I'm not sure you are using the export variant. You almost certainly have spaces in there and you shouldn't, as per the following transcript:
pax> PATH= /bin
bash: /bin: is a directory
pax> PATH= /bin/sbin
bash: /bin/sbin: No such file or directory
The first is caused because you're setting the path temporarily to an empty string while attempting to run that directory. That's because you can do things like:
pax> xyzzy=1
pax> echo $xyzzy
1
pax> xyzzy=2 bash -c 'echo $xyzzy'
2
pax> echo $xyzzy
1
In other words, it's a way of changing an environment variable for a single command, and having it automatically revert when the command is finished.
The second case is simply because there is no /bin/sbin directory. So it detects that before it complains about the fact that you're trying to run a directory.
Setting a variable in bash is a no-space thing (unless you have spaces in your directory names, in which case they should be quoted). In addition, they need to be colon-sparated. Hence you're looking for things like:
PATH=/bin
PATH=/bin:/sbin
PATH="/bin:/sbin:/directory with spaces in it:$HOME/bin"

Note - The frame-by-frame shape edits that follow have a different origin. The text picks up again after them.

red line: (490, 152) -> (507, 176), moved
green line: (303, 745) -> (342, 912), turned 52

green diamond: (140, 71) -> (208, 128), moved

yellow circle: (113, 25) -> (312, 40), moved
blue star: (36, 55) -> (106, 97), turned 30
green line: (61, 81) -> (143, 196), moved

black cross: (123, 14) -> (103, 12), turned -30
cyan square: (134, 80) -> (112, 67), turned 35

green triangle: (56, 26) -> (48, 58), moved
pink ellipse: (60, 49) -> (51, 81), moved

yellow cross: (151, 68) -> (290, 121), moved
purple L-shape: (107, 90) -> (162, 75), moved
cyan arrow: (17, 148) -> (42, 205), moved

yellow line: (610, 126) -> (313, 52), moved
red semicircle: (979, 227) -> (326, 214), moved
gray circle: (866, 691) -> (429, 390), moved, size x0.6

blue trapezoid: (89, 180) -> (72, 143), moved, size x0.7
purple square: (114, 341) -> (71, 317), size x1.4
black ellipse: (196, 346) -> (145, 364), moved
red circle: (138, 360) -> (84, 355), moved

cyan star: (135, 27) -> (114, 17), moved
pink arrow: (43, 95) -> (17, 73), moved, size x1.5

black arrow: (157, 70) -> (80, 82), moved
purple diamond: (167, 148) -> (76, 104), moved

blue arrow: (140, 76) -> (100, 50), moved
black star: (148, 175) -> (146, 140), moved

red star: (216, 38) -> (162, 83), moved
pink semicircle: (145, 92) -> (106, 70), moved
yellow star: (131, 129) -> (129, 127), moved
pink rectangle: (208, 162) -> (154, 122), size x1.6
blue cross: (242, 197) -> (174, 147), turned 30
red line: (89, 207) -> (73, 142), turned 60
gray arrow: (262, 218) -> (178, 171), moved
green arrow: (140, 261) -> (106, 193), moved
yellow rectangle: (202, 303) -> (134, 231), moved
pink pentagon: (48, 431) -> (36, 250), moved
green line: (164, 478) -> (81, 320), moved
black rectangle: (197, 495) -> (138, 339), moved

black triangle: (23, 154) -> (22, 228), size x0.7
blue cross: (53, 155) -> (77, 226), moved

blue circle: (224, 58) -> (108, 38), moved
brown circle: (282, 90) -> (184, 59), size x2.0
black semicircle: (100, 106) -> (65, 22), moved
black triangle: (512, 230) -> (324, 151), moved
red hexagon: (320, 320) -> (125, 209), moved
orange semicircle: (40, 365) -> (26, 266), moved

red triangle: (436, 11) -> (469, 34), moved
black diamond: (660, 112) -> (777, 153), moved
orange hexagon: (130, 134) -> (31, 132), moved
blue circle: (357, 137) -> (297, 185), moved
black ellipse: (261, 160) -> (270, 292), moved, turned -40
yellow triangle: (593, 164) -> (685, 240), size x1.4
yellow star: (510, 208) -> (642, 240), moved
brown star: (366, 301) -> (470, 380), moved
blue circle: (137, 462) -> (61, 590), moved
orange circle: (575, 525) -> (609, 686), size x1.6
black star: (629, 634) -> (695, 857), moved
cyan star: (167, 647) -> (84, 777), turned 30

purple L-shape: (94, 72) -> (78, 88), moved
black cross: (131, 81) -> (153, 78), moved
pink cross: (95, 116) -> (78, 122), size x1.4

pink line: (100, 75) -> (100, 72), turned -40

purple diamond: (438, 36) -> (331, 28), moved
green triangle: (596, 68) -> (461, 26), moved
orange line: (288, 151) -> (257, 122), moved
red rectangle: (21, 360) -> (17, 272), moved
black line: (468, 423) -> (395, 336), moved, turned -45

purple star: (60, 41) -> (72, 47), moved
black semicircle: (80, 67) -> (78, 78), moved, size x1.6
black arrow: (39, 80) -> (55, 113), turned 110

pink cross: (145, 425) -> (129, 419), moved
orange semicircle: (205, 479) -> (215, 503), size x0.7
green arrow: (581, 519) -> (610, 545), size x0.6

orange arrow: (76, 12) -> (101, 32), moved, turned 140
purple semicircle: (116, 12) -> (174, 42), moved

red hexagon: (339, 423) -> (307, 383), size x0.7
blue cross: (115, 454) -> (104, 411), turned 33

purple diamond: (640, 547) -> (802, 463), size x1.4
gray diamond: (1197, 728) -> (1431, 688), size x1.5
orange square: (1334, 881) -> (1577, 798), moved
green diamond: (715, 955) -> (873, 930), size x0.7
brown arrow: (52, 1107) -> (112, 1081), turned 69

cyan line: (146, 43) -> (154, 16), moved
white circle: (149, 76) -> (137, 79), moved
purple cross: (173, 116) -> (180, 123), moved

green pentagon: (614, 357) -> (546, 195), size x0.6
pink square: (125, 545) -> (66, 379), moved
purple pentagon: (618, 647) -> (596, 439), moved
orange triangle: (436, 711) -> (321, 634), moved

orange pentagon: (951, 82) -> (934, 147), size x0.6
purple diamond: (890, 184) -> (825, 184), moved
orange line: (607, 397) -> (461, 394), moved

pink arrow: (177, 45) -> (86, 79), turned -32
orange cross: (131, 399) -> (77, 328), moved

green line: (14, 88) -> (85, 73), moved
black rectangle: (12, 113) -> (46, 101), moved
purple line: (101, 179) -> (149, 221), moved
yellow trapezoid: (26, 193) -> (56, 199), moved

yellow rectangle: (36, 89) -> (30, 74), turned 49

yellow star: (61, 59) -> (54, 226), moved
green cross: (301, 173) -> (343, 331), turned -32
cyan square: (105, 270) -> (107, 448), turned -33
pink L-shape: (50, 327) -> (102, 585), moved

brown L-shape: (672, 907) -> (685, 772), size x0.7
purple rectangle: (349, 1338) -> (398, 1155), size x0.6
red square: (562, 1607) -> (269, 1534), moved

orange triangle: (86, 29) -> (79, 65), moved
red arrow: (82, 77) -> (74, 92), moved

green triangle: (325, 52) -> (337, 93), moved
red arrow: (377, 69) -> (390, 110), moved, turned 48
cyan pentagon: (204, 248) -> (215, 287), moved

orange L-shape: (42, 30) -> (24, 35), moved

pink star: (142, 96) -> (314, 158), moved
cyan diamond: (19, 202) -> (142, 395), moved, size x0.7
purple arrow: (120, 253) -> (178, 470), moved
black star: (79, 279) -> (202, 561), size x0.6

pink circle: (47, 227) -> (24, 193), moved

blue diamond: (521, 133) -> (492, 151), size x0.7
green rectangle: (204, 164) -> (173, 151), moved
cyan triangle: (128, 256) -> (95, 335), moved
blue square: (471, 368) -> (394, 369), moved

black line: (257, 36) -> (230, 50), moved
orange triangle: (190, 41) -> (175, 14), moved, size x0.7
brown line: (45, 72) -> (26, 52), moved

The export function will only change the variable for the current terminal session.
Write your PATH inside ~/.bash_profile if you want to change it permanently.
For this modification to work you have to close your current terminal and reopen it.

Related

scp error when defining a "PATH" variable in a bash script

So this is my script
#!/bin/bash
PATH=/SomeFolder/file2.txt;
scp -3 user#server1:/SomeFolder/file.txt user#server2:$PATH;
I get this error
main.sh: line 3: scp: command not found
If I put /SomeFolder/file2.txt in place of of "$PATH" it still doesn't work - same error. It's only after I remove entire second line (PATH definition) does it work.
I simplified my script, the PATH is defined by executing a script inside another server but that doesn't matter. I tested it like what you see and I concluded that the error is due to PATH being defined in the first place.
It is happening because PATH is a system variable that defines directories where the programs and scripts should be looked for. You can view its value by executing echo $PATH. In your script you are setting PATH to /SomeFolder/file2.txt so the program scp that is usually in /usr/bin/ can't be found. Just change the name of variable PATH in your script to something else.

bash script doesn't find mkdir [duplicate]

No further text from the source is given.